Exercise brief — For the word "related", work out how many lines in the records below contain it and state that count alone.

Input data —
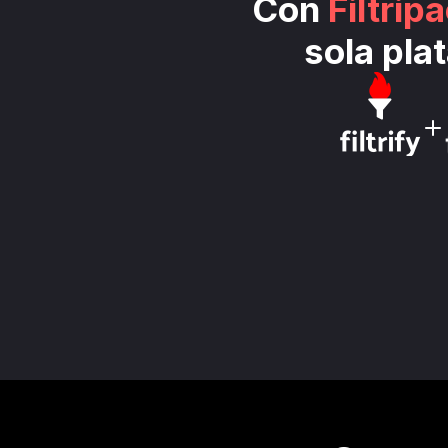
Con 
Filtrip
sola pla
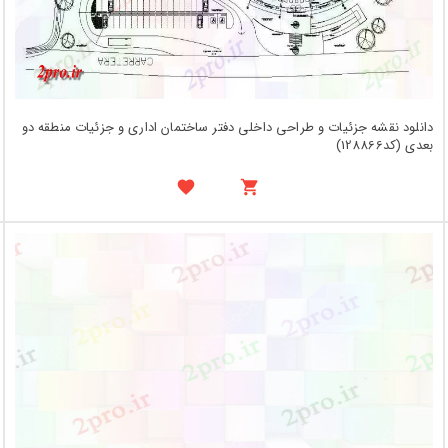
دانلود نقشه جزئیات و طراحی داخلی دفتر ساختمان اداری و جزئیات منطقه دو
بعدی (کد128866)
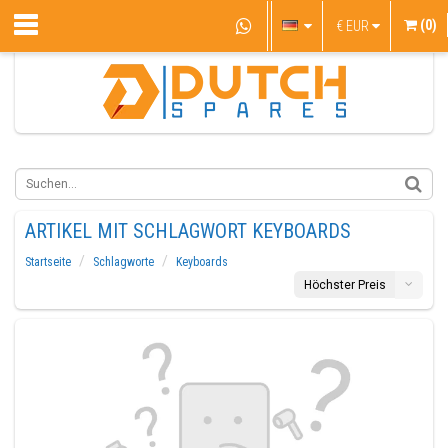
(0)
€
EUR
ARTIKEL MIT SCHLAGWORT KEYBOARDS
Startseite
Schlagworte
Keyboards
Höchster Preis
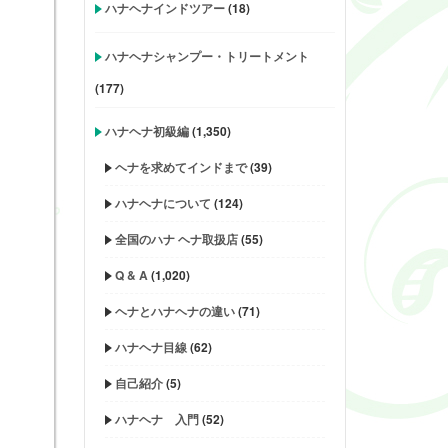
ハナヘナインドツアー
(18)
ハナヘナシャンプー・トリートメント
(177)
ハナヘナ初級編
(1,350)
ヘナを求めてインドまで
(39)
ハナヘナについて
(124)
全国のハナ ヘナ取扱店
(55)
Q & A
(1,020)
ヘナとハナヘナの違い
(71)
ハナヘナ目線
(62)
自己紹介
(5)
ハナヘナ 入門
(52)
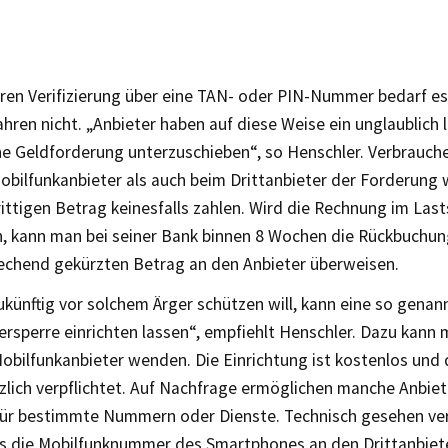
eren Verifizierung über eine TAN- oder PIN-Nummer bedarf es
hren nicht. „Anbieter haben auf diese Weise ein unglaublich l
ne Geldforderung unterzuschieben“, so Henschler. Verbrauche
Mobilfunkanbieter als auch beim Drittanbieter der Forderung
ittigen Betrag keinesfalls zahlen. Wird die Rechnung im Last
, kann man bei seiner Bank binnen 8 Wochen die Rückbuchun
echend gekürzten Betrag an den Anbieter überweisen.
ukünftig vor solchem Ärger schützen will, kann eine so genan
ersperre einrichten lassen“, empfiehlt Henschler. Dazu kann 
obilfunkanbieter wenden. Die Einrichtung ist kostenlos und 
zlich verpflichtet. Auf Nachfrage ermöglichen manche Anbiet
 für bestimmte Nummern oder Dienste. Technisch gesehen ver
ss die Mobilfunknummer des Smartphones an den Drittanbiet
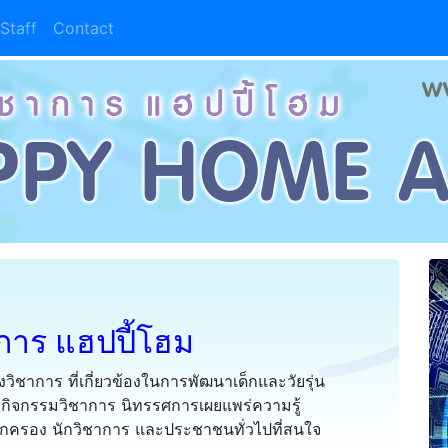
Staff
Contact
าการ แฮปปี้โฮม
ิชาการ ที่เกี่ยวข้องในการพัฒนาเด็กและวัยรุ่น
 กิจกรรมวิชาการ นิทรรศการเผยแพร่ความรู้
 ผู้ปกครอง นักวิชาการ และประชาชนทั่วไปที่สนใจ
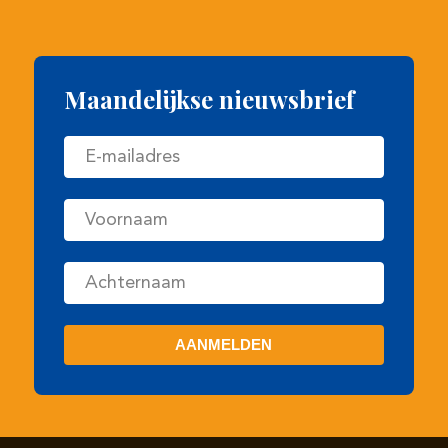
Maandelijkse nieuwsbrief
Copyright Veulenveiling Prinsjesdag
•
Website door
Newmore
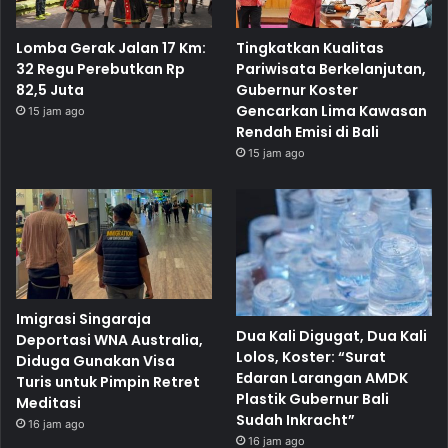
Lomba Gerak Jalan 17 Km:
Tingkatkan Kualitas
32 Regu Perebutkan Rp
Pariwisata Berkelanjutan,
82,5 Juta
Gubernur Koster
Gencarkan Lima Kawasan
15 jam ago
Rendah Emisi di Bali
15 jam ago
Imigrasi Singaraja
Dua Kali Digugat, Dua Kali
Deportasi WNA Australia,
Lolos, Koster: “Surat
Diduga Gunakan Visa
Edaran Larangan AMDK
Turis untuk Pimpin Retret
Plastik Gubernur Bali
Meditasi
Sudah Inkracht”
16 jam ago
16 jam ago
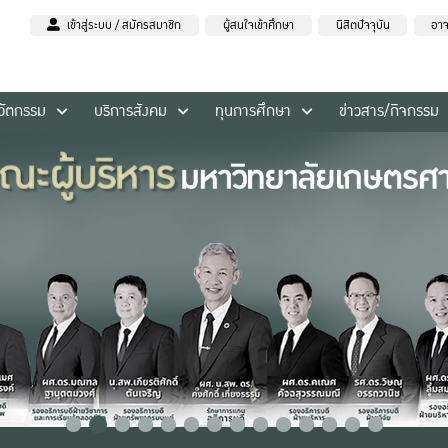
เข้าสู่ระบบ / สมัครสมาชิก
ผู้สนใจเข้าศึกษา
นิสิตปัจจุบัน
อาจ
นวัตกรรม
บริการสังคม
ทุนการศึกษา
ข่าวสาร/กิจกรรม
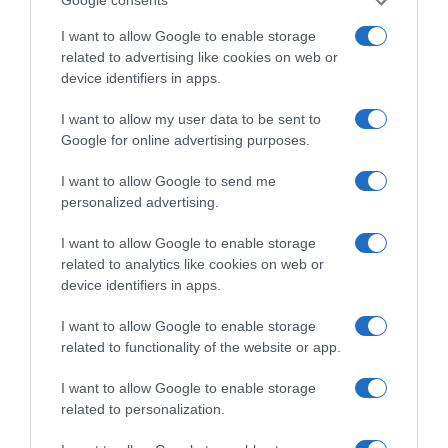
Google consents
I want to allow Google to enable storage
related to advertising like cookies on web or
ΕΛΛΑΔΑ
device identifiers in apps.
I want to allow my user data to be sent to
Google for online advertising purposes.
I want to allow Google to send me
personalized advertising.
I want to allow Google to enable storage
related to analytics like cookies on web or
device identifiers in apps.
I want to allow Google to enable storage
related to functionality of the website or app.
I want to allow Google to enable storage
related to personalization.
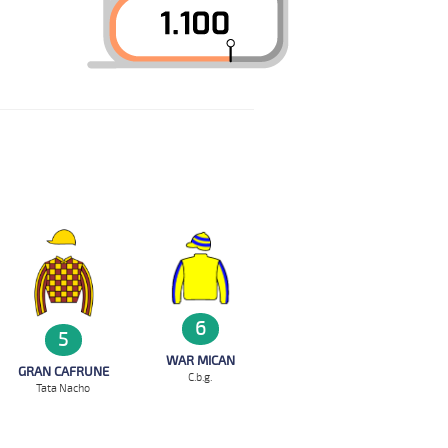
6
5
WAR MICAN
GRAN CAFRUNE
C.b.g.
Tata Nacho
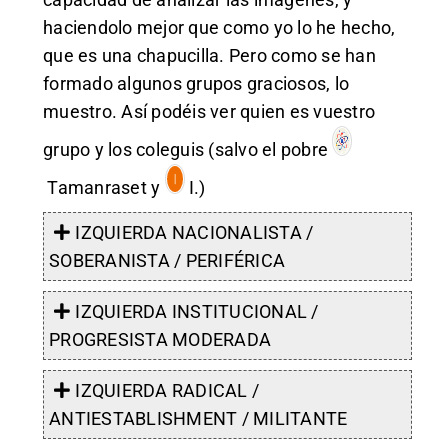
haciendolo mejor que como yo lo he hecho,
que es una chapucilla. Pero como se han
formado algunos grupos graciosos, lo
muestro. Así podéis ver quien es vuestro
grupo y los coleguis (salvo el pobre
Tamanraset
y
I
.)
IZQUIERDA NACIONALISTA /
SOBERANISTA / PERIFÉRICA
IZQUIERDA INSTITUCIONAL /
PROGRESISTA MODERADA
IZQUIERDA RADICAL /
ANTIESTABLISHMENT / MILITANTE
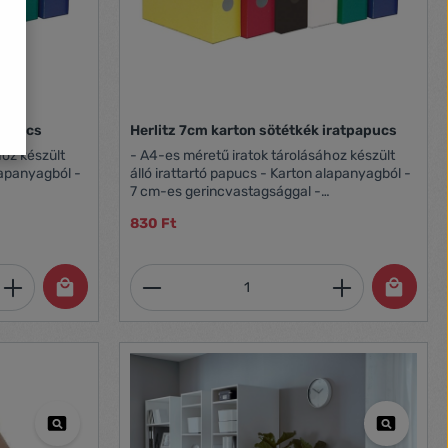
tpapucs
Herlitz 7cm karton sötétkék iratpapucs
hoz készült
- A4-es méretű iratok tárolásához készült
alapanyagból -
álló irattartó papucs - Karton alapanyagból -
7 cm-es gerincvastagsággal -
Összehajtható - sötétkék színben
830 Ft
et, vagy használja a gombokat a mennyi
 Adja meg a kívánt mennyiséget, vagy h
Termékmennyiség: Adja meg 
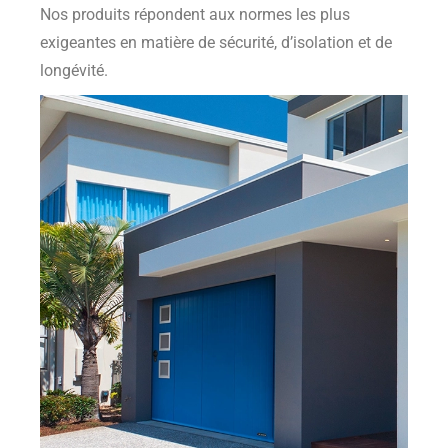
Nos produits répondent aux normes les plus
exigeantes en matière de sécurité, d’isolation et de
longévité.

Exercise response — 4